The strength of our study is the cross-sectional design. To the best of our knowledge, this is the first study to investigate the effect of VZV infection on childhood AD in the Asian population. We have eliminated the effect of confounding variables by matching the two groups for all established protective and risk factors for AD, which was not done in any previous studies. To increase the robustness of the study, we have determined the varicella IgG titer in all patients and corelated it with the severity of AD measured by SCORAD.
There are a few limitations to this study. There may be recall bias and selection bias while collecting data. We have tried to rectify this by making the questionnaire objective. SCORAD is not completely objective; therefore, subjective aspects of the scoring system like sleep loss may not be ascertained precisely for very young children. This is a site-limited study. Important laboratory parameters such as IgE and characterization of lymphocyte-monocyte subset were not done due to resource constraints.
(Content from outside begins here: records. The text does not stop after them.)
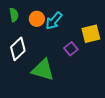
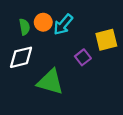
green semicircle: (14, 15) -> (25, 27), moved
white diamond: (18, 49) -> (21, 57), turned 30

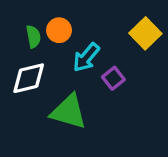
cyan arrow: (63, 25) -> (86, 57), moved
yellow square: (106, 40) -> (145, 33), moved, turned -30

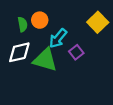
green triangle: (69, 112) -> (45, 60), moved

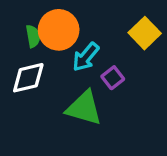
orange circle: (40, 20) -> (59, 30), size x1.6
green triangle: (45, 60) -> (84, 108), moved

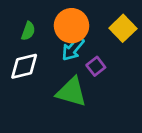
orange circle: (59, 30) -> (72, 26), moved
green semicircle: (33, 36) -> (28, 31), turned 30

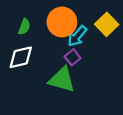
cyan arrow: (73, 49) -> (77, 36), moved
purple square: (96, 66) -> (73, 57), moved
This study shows that VZV infection in childhood prior to the onset of AD delays the onset of AD, decreases the number of hospital visits, and decreases the severity of AD. This was further strengthened by the finding that varicella IgG titer was inversely proportional with SCORAD. The exact mechanism of the protective action of VZV is not delineated. This provides scope for more research to find the mechanism of immune changes caused by VZV which could help in better understanding of etiopathogenesis of the disease and find new modes of treatment. Moreover, VV can be used to decrease the severity of AD. The effects of VV on the severity of AD need to be studied further. Therefore, from this study, we conclude that VZV infection in childhood prior to onset of AD is a protective factor for AD, and VV may be used as an effective, easily available, and economical option to decrease the severity of AD.